Representantes del movimiento pesquero han presentado denuncias formales ante autoridades ambientales, solicitando inspecciones exhaustivas de las instalaciones y evaluaciones del impacto contaminante acumulado. Los datos disponibles revelan una preocupación fundamentada: un informe del Instituto Nacional de Ecología y Cambio Climático advierte que los habitantes de estas zonas costeras están expuestos de manera intermitente a concentraciones de dióxido de azufre que superan las normas de salud establecidas. Esta exposición prolongada representa un riesgo documentado para la población y sus actividades económicas tradicionales.
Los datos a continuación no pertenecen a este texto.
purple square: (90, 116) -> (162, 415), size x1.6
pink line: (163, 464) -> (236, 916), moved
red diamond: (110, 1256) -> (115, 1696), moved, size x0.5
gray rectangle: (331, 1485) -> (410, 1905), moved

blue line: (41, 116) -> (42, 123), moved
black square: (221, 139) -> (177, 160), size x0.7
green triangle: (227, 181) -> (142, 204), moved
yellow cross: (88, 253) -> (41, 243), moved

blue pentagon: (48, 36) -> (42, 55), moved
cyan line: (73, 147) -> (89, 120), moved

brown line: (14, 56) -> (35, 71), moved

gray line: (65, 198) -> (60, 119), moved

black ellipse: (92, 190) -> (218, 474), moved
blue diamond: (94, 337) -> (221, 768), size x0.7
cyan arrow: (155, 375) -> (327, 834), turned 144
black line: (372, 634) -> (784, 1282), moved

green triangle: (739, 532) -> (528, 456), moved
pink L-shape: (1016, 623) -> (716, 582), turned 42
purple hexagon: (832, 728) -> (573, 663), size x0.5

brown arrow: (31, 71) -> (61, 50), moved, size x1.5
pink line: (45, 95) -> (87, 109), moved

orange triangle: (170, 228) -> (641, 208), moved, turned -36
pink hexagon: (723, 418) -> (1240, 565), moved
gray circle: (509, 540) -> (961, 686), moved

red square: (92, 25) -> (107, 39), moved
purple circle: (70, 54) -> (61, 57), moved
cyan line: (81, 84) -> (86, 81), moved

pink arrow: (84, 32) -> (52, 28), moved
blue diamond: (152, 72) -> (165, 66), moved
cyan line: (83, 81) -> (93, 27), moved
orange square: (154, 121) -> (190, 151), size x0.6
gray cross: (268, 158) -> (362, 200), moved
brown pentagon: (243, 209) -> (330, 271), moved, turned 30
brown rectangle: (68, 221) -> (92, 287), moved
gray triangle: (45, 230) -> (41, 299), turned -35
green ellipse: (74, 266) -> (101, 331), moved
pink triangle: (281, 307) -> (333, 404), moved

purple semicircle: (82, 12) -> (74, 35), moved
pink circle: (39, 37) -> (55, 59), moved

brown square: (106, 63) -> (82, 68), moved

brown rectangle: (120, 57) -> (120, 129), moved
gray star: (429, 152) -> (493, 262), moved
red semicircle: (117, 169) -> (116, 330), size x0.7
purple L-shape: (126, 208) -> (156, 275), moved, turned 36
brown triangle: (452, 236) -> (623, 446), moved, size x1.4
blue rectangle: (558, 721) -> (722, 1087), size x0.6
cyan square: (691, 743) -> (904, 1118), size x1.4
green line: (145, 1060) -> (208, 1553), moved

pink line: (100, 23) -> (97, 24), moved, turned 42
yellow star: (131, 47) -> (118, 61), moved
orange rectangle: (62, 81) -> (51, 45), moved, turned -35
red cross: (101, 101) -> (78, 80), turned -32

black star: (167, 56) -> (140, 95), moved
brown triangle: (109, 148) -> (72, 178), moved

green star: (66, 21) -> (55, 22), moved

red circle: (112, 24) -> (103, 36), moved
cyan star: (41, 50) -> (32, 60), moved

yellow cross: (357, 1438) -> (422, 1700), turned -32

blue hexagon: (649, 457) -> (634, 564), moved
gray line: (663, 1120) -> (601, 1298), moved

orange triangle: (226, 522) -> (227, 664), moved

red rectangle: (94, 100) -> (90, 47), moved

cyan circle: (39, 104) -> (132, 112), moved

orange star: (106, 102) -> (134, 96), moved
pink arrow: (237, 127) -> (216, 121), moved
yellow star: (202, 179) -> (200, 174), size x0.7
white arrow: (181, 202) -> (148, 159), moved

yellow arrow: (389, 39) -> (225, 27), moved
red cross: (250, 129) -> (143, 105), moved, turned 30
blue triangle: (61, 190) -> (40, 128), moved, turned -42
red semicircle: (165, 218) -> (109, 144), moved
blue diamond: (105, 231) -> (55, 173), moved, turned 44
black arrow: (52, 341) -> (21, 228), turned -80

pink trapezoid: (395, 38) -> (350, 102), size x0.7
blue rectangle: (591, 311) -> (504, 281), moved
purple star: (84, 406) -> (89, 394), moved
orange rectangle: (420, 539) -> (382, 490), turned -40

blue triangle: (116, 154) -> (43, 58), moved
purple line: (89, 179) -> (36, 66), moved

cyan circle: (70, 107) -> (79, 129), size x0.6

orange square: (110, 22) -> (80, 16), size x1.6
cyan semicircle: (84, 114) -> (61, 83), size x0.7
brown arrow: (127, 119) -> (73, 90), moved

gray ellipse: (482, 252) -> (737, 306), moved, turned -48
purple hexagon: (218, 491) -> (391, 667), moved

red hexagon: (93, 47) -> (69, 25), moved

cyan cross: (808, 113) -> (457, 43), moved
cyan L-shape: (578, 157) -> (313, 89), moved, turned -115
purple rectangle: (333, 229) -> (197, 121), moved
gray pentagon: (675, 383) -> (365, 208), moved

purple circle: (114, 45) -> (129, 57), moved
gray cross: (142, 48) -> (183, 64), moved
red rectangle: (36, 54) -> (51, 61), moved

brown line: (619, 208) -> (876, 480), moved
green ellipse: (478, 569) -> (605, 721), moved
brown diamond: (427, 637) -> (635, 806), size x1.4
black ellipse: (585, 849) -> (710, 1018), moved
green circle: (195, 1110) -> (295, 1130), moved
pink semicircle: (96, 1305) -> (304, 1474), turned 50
La reconversión de carbón a gas natural representa una estrategia de transición energética con precedentes en otras regiones. Este cambio tecnológico reduciría significativamente las emisiones de azufre, material particulado y otros contaminantes asociados a la combustión de carbón, mientras mantendría la capacidad de generación. La demanda comunitaria refleja una tendencia más amplia en México hacia la modernización de infraestructura energética heredada, donde plantas con más de tres décadas de operación enfrentan presión simultánea de regulaciones ambientales más estrictas, demandas de sostenibilidad y movilización local. Las autoridades han comprometido visitas de inspección para documentar formalmente el estado ambiental de la zona, un paso inicial en procesos que típicamente requieren coordinación entre múltiples instituciones federales y estatales.